Because I'm an alumnae of SLU, I was asked to sit on the interview panel for the Presidential Scholarship weekend. The main part of the event was today.
The University brings in current scholars, faculty or staff members and alums to help decide who will receive this scholarship. It's basically a full ride and is a highly sought after award. The numbers aren't announced but I think it's something one in twenty interviewees will be awarded the scholarship. CRAZY.
Let's just say that I wasn't even invited to interview for these things when I was a senior. These kids are SMART.
After hearing those kids talk about their amazing accomplishments and what they would do with their scholarship and their dreams and hopes for the future, I'm struck with the thought that I haven't done ANYTHING in my life.
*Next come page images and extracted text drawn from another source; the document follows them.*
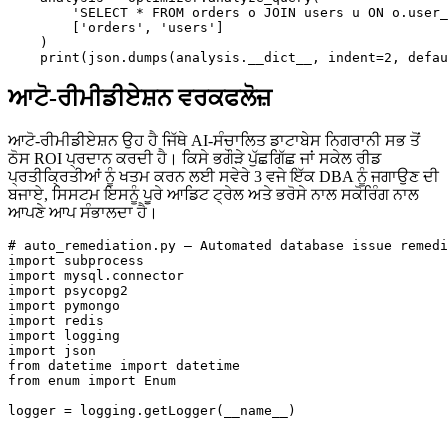
        'SELECT * FROM orders o JOIN users u ON o.user_
        ['orders', 'users']

    )

ਆਟੋ-ਰੀਮੀਡੀਏਸ਼ਨ ਵਰਕਫਲੋਜ਼
ਆਟੋ-ਰੀਮੀਡੀਏਸ਼ਨ ਉਹ ਹੈ ਜਿੱਥੇ AI-ਸੰਚਾਲਿਤ ਡਾਟਾਬੇਸ ਨਿਗਰਾਨੀ ਸਭ ਤੋਂ
ਠੋਸ ROI ਪ੍ਰਦਾਨ ਕਰਦੀ ਹੈ। ਕਿਸੇ ਭਗੌੜੇ ਪੁੱਛਗਿੱਛ ਜਾਂ ਸਕੇਲ ਰੀਡ
ਪ੍ਰਤੀਕ੍ਰਿਤੀਆਂ ਨੂੰ ਖਤਮ ਕਰਨ ਲਈ ਸਵੇਰੇ 3 ਵਜੇ ਇੱਕ DBA ਨੂੰ ਜਗਾਉਣ ਦੀ
ਬਜਾਏ, ਸਿਸਟਮ ਇਸਨੂੰ ਪੂਰੇ ਆਡਿਟ ਟ੍ਰੇਲ ਅਤੇ ਭਰੋਸੇ ਨਾਲ ਸਕੋਰਿੰਗ ਨਾਲ
ਆਪਣੇ ਆਪ ਸੰਭਾਲਦਾ ਹੈ।
# auto_remediation.py — Automated database issue remedi
import subprocess

import mysql.connector

import psycopg2

import pymongo

import redis

import logging

import json

from datetime import datetime

from enum import Enum

logger = logging.getLogger(__name__)
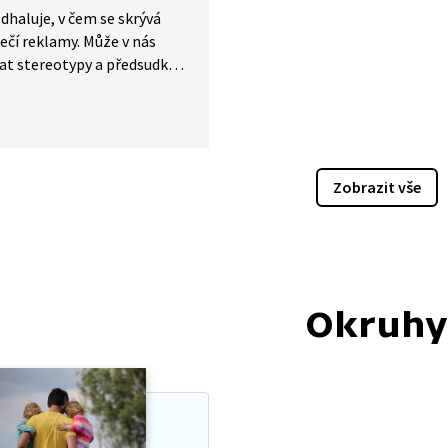
dhaluje, v čem se skrývá
čí reklamy. Může v nás
at stereotypy a předsudky
tatním lidem. Reklama
eukazuje skutečný svět, ale
o zjednodušenou kopii.
Zobrazit vše
Okruhy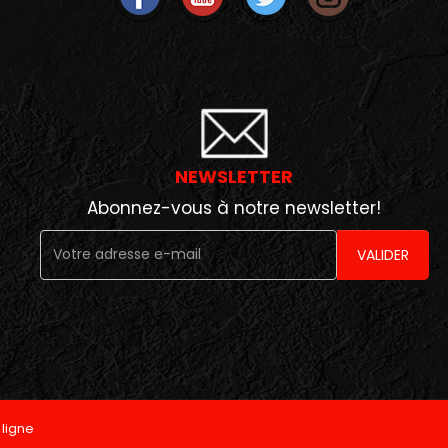
NEWSLETTER
Abonnez-vous à notre newsletter!
VALIDER
ligne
It's the same feeling I get when someone tells me that they're in medical school and hope to cure cancer someday. I plan events. I know what I do is important - non-profits exist for a reason and I'm doing what I can to help them continue to exist. The events I plan are for cultivation of major donors or to raise money for the institution directly. But sometimes, I feel like what I do is not as important as my friends' jobs.
So interviewing future doctors and aerospace engineers and lawyers, I just wonder about what I've done with my life. They have done over 200 hours of community service in their four years of high school. They plan to do the same in college. I donate my time and talent to SLU right now, because I don't have the treasure to do so. But sometimes I wonder if its enough.
These kids are absolutely amazing. I was so glad to spend just twenty minutes getting to know them. There are a few that were outstanding and I really hope that I can connect with them after they find out about the scholarship outcomes and get them to attend SLU even if they didn't win.
Because SLU needs these kids. They're the future, as corny as that sounds. I hope they become Billikens.